#### Records for this exercise ####
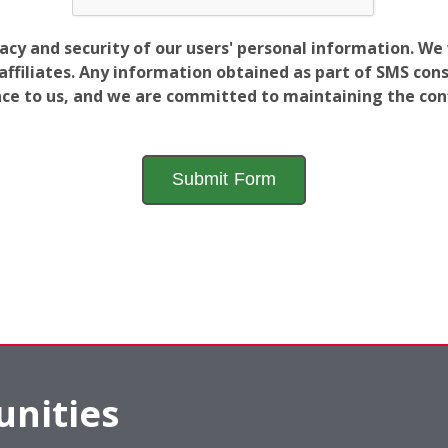
vacy and security of our users' personal information. W
filiates. Any information obtained as part of SMS conse
ance to us, and we are committed to maintaining the conf
nities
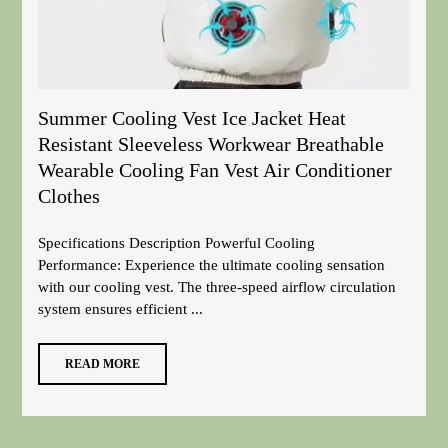
Summer Cooling Vest Ice Jacket Heat
Resistant Sleeveless Workwear Breathable
Wearable Cooling Fan Vest Air Conditioner
Clothes
Specifications Description Powerful Cooling
Performance: Experience the ultimate cooling sensation
with our cooling vest. The three-speed airflow circulation
system ensures efficient ...
READ MORE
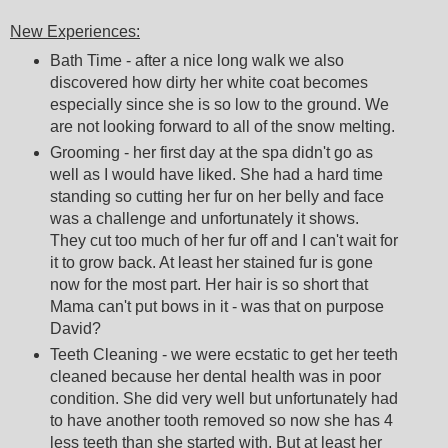
New Experiences:
Bath Time - after a nice long walk we also
discovered how dirty her white coat becomes
especially since she is so low to the ground. We
are not looking forward to all of the snow melting.
Grooming - her first day at the spa didn't go as
well as I would have liked. She had a hard time
standing so cutting her fur on her belly and face
was a challenge and unfortunately it shows.
They cut too much of her fur off and I can't wait for
it to grow back. At least her stained fur is gone
now for the most part. Her hair is so short that
Mama can't put bows in it - was that on purpose
David?
Teeth Cleaning - we were ecstatic to get her teeth
cleaned because her dental health was in poor
condition. She did very well but unfortunately had
to have another tooth removed so now she has 4
less teeth than she started with. But at least her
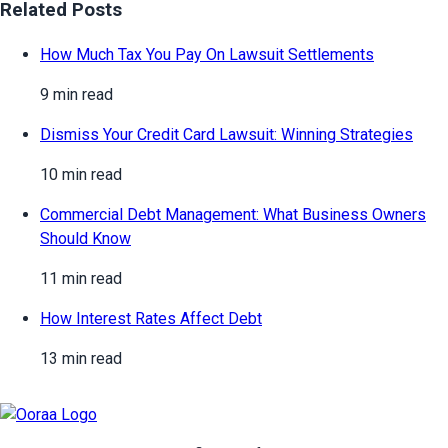
Related Posts
How Much Tax You Pay On Lawsuit Settlements
9 min read
Dismiss Your Credit Card Lawsuit: Winning Strategies
10 min read
Commercial Debt Management: What Business Owners
Should Know
11 min read
How Interest Rates Affect Debt
13 min read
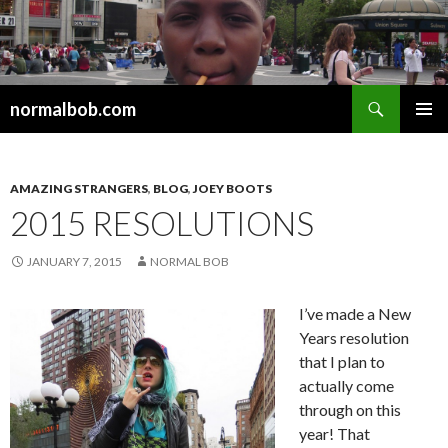
Search
normalbob.com
SKIP
PRIMAR
TO
MENU
CONTENT
AMAZING STRANGERS
,
BLOG
,
JOEY BOOTS
2015 RESOLUTIONS
JANUARY 7, 2015
NORMAL BOB
I’ve made a New
Years resolution
that I plan to
actually come
through on this
year! That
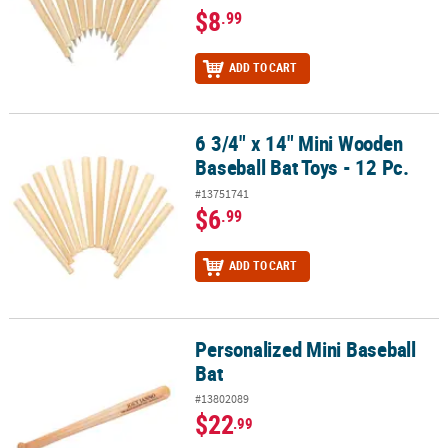
$8
.99
ADD TO CART
6 3/4" x 14" Mini Wooden
6 3/4" x 14" Mini Wooden Baseball Bat Toys - 12 Pc.
Baseball Bat Toys - 12 Pc.
#13751741
$6
.99
ADD TO CART
Personalized Mini Baseball
Personalized Mini Baseball Bat
Bat
#13802089
$22
.99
####
• Work to be completed:
Which lines of the data contain the string "Debt"? Copy each of them.

• Output below:
Commercial Debt Management: What Business Owners
How Interest Rates Affect Debt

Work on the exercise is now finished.